====== AVAILABLE RECORDS

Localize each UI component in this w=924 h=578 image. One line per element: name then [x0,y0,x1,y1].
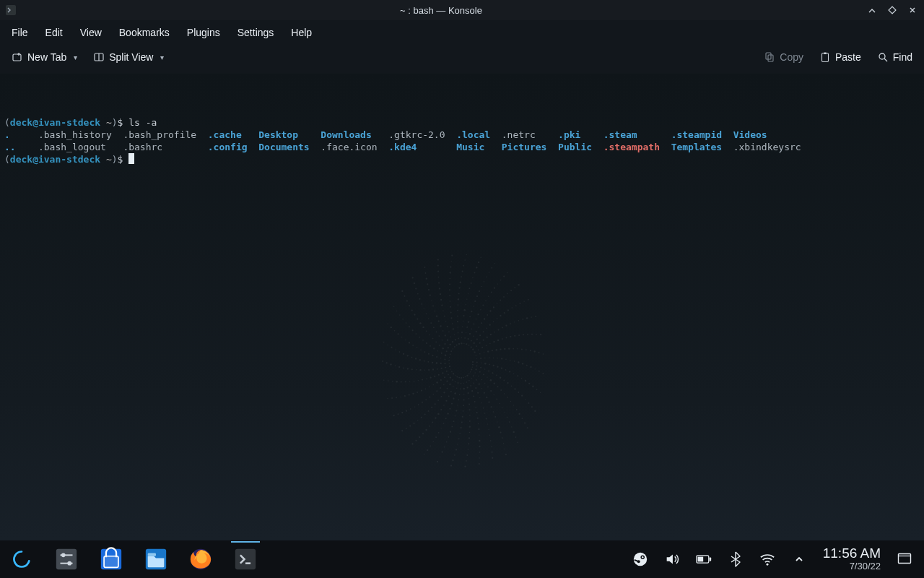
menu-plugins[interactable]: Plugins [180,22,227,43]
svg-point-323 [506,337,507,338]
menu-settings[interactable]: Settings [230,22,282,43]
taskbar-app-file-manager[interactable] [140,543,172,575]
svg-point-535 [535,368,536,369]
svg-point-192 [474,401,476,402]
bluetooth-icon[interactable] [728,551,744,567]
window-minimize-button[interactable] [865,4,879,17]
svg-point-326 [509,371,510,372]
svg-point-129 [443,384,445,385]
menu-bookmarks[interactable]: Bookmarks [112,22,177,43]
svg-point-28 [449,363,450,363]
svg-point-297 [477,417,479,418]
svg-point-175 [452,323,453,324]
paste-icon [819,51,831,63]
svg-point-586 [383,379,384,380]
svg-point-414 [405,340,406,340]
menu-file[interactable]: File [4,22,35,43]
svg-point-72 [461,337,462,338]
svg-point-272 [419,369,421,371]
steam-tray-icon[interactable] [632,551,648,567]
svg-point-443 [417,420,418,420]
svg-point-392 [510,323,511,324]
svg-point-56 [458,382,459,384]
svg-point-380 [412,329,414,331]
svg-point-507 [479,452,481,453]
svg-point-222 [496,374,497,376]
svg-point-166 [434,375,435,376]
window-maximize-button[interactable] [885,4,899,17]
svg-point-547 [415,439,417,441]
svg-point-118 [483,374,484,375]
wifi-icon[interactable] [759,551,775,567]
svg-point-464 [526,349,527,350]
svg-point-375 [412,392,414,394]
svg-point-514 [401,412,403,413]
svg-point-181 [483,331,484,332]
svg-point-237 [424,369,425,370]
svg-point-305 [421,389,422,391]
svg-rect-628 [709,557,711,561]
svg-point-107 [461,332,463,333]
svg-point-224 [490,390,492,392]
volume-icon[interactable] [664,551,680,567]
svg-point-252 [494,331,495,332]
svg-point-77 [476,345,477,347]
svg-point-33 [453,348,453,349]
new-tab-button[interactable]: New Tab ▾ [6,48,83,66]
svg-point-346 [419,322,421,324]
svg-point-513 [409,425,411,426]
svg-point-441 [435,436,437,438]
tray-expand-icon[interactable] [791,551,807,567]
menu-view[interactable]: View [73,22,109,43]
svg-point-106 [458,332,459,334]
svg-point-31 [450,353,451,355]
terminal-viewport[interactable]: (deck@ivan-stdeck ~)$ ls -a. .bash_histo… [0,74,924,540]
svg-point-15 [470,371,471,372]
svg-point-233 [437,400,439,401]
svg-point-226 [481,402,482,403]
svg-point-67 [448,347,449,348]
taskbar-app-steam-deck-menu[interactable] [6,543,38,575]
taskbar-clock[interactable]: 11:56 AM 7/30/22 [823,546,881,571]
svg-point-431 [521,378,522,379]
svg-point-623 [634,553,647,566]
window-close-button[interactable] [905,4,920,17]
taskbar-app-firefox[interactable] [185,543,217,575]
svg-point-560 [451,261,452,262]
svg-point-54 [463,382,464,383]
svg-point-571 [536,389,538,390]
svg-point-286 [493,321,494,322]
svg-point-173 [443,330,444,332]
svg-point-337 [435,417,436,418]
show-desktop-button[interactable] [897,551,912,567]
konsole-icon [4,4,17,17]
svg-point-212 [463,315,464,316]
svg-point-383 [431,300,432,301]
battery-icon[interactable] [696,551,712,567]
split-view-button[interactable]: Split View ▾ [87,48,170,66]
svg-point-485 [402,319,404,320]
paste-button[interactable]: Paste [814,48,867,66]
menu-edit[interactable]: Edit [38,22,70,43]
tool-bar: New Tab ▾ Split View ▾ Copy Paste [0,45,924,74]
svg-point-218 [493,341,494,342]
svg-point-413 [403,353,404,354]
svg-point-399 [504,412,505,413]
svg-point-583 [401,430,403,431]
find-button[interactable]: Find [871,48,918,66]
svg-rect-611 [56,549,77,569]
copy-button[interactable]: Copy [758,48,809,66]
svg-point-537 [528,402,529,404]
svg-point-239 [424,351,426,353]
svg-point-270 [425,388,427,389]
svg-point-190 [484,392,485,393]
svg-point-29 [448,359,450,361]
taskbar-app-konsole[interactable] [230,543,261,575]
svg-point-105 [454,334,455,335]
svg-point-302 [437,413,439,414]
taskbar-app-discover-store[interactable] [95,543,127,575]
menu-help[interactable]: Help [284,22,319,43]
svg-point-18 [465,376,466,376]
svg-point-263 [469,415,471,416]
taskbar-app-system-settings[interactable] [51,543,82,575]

============
====== AVAILABLE RECORDS

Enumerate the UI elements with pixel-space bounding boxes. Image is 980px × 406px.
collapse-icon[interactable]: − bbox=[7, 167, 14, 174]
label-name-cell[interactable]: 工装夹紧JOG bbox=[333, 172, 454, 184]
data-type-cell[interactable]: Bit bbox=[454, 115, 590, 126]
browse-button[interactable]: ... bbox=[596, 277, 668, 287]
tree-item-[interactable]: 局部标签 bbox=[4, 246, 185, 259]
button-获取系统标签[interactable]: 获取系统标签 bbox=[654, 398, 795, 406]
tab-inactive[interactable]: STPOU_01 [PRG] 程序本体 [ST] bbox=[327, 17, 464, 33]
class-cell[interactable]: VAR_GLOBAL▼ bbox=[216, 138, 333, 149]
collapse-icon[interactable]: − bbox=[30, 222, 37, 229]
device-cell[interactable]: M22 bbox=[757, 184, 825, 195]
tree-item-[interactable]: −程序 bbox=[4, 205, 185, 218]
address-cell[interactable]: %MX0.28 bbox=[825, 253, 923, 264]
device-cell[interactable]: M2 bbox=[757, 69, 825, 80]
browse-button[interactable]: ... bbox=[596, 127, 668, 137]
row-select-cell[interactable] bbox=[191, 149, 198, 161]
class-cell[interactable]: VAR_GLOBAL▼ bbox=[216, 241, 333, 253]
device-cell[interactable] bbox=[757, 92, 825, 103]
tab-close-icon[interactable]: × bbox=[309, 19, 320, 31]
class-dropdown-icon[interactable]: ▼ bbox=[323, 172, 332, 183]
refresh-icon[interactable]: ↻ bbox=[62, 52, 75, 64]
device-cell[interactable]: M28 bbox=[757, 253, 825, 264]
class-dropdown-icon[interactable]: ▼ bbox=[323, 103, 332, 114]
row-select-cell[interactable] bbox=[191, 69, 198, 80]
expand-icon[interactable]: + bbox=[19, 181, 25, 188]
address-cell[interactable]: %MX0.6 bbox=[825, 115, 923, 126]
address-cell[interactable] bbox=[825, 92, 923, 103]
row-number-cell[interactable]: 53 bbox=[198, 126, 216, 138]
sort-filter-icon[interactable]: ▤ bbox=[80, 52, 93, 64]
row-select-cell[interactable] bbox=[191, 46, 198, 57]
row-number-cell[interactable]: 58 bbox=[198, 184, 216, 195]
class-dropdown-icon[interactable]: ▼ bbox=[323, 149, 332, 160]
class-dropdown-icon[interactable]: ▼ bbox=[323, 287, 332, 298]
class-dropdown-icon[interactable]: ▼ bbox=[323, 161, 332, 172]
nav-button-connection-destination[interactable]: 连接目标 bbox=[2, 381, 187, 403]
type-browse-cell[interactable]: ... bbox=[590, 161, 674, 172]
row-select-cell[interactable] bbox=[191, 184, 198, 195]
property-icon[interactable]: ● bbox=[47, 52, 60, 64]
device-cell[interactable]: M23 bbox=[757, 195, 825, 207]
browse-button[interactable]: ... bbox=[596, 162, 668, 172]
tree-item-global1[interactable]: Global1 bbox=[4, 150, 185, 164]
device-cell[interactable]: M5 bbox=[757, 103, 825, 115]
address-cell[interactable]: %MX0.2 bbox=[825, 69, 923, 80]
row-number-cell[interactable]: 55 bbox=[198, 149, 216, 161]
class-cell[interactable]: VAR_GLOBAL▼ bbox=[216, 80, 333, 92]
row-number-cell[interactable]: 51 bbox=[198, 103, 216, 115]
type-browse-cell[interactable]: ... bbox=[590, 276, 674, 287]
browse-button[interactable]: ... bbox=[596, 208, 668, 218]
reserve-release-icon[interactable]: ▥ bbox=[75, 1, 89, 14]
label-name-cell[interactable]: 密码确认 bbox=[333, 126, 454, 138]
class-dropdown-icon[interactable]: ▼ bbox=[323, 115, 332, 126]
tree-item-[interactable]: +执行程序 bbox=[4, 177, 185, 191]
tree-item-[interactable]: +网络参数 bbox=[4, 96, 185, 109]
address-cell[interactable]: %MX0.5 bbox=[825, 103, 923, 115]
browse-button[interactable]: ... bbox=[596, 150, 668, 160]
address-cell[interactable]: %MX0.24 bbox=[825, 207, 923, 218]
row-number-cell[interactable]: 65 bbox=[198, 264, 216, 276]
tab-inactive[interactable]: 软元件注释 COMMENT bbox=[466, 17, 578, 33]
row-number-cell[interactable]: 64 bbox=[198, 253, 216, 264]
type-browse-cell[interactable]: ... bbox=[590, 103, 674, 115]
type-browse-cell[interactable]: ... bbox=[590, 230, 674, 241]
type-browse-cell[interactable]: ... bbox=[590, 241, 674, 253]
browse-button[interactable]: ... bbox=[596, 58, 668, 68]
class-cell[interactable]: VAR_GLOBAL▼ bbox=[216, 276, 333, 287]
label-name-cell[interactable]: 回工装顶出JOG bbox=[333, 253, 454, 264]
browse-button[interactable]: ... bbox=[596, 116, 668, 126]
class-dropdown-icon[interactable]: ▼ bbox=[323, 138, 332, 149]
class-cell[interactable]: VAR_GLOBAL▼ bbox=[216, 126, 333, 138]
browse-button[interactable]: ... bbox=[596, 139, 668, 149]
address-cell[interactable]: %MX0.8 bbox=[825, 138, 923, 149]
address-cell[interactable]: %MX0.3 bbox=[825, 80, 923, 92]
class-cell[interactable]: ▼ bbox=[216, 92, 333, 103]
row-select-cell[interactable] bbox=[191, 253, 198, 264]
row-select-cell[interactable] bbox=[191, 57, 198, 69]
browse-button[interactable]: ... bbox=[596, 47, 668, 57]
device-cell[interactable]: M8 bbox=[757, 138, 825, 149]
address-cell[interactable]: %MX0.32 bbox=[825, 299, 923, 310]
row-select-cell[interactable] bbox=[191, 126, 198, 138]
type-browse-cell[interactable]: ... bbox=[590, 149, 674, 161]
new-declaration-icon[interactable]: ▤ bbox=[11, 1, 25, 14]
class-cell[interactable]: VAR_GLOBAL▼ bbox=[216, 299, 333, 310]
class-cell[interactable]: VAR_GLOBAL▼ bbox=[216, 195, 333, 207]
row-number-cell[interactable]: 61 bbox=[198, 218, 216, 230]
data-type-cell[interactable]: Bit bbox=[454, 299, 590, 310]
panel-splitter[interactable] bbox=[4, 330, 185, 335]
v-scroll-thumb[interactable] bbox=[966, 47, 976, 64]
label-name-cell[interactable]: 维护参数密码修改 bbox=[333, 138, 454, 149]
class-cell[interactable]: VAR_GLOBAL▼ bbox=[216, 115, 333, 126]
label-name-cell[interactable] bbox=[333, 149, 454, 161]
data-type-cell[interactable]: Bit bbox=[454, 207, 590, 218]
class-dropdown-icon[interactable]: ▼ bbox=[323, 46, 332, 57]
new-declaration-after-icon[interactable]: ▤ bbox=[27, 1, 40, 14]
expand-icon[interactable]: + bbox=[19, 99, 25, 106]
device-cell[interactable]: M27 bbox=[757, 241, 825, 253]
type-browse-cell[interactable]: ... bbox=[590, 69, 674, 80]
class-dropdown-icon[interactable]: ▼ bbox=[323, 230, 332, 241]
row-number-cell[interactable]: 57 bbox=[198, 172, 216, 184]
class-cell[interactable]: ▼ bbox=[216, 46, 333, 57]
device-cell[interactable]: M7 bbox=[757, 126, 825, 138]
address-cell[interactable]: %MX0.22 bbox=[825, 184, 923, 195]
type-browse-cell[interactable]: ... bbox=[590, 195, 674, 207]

============
====== AVAILABLE RECORDS

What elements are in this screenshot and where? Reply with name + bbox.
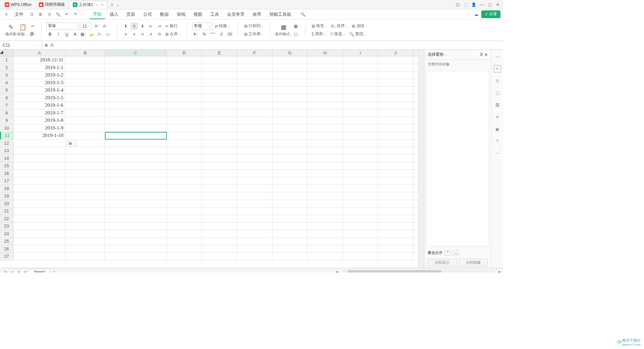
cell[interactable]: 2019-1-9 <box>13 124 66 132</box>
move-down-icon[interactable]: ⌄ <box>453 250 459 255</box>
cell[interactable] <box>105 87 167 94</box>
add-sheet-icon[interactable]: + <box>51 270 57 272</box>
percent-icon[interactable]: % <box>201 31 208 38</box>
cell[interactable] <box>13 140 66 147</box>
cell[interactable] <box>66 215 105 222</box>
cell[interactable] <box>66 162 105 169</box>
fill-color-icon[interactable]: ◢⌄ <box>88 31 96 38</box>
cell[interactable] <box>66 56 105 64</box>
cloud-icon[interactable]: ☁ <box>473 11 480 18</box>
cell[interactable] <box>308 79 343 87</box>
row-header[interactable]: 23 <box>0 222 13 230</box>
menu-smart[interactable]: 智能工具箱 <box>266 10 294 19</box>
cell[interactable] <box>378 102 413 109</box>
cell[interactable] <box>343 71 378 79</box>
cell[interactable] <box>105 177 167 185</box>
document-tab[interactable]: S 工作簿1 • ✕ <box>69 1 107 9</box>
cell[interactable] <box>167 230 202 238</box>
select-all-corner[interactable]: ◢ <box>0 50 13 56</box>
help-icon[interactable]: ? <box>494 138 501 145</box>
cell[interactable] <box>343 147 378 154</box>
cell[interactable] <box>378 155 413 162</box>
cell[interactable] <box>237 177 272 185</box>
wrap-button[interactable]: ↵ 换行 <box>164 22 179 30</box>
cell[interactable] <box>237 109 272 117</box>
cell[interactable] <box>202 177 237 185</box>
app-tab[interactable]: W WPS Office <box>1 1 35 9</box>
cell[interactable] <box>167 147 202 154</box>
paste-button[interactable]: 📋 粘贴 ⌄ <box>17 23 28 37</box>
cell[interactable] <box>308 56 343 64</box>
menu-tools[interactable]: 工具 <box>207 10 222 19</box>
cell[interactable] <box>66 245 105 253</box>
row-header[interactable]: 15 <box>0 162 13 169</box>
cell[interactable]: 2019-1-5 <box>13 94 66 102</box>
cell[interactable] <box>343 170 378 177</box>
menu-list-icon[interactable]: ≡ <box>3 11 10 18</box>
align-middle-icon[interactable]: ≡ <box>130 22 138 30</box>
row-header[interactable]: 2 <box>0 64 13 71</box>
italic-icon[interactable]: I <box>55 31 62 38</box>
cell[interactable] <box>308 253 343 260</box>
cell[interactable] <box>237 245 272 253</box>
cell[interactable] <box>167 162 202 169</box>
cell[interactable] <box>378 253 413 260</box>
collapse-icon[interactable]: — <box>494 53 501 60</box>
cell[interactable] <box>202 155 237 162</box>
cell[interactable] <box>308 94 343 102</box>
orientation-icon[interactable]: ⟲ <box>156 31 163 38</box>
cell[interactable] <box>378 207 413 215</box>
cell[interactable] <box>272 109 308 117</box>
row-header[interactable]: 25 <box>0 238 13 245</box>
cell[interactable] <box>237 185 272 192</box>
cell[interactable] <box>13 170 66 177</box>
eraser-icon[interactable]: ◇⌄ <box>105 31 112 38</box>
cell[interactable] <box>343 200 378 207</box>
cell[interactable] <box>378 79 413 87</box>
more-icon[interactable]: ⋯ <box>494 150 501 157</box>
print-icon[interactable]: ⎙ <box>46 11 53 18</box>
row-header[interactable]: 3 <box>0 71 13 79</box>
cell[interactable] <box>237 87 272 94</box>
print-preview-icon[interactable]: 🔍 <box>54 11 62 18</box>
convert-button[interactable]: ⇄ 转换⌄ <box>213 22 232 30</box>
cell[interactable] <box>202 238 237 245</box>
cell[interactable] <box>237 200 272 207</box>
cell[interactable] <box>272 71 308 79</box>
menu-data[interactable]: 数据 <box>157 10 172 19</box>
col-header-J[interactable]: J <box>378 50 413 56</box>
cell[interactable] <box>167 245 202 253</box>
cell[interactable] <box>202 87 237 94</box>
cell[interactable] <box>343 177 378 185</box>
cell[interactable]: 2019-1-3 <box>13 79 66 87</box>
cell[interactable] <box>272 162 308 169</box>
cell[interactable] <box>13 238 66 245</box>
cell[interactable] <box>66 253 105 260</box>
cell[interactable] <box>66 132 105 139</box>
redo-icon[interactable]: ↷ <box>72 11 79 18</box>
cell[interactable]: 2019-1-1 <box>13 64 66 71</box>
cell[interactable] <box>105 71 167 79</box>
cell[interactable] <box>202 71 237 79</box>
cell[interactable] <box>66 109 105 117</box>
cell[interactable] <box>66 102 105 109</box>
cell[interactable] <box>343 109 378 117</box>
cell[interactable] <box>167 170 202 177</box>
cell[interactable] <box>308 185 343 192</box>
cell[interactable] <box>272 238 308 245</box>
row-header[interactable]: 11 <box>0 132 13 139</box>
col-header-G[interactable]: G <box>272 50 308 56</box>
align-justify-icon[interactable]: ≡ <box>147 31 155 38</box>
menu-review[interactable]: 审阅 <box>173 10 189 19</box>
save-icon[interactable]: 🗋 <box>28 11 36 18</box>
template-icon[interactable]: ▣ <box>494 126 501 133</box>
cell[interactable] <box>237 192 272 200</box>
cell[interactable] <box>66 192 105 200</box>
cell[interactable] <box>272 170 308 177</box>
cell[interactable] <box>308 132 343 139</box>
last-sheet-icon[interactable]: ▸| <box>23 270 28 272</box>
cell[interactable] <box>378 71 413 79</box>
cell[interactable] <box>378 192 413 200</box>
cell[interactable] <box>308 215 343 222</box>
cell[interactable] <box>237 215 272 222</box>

============

Look through the entries above and report each line where the string "deck" occurs.

terminal-viewport[interactable]: (deck@ivan-stdeck ~)$ ls -a. .bash_histo… [0,74,924,540]
taskbar-app-steam-deck-menu[interactable] [6,543,38,575]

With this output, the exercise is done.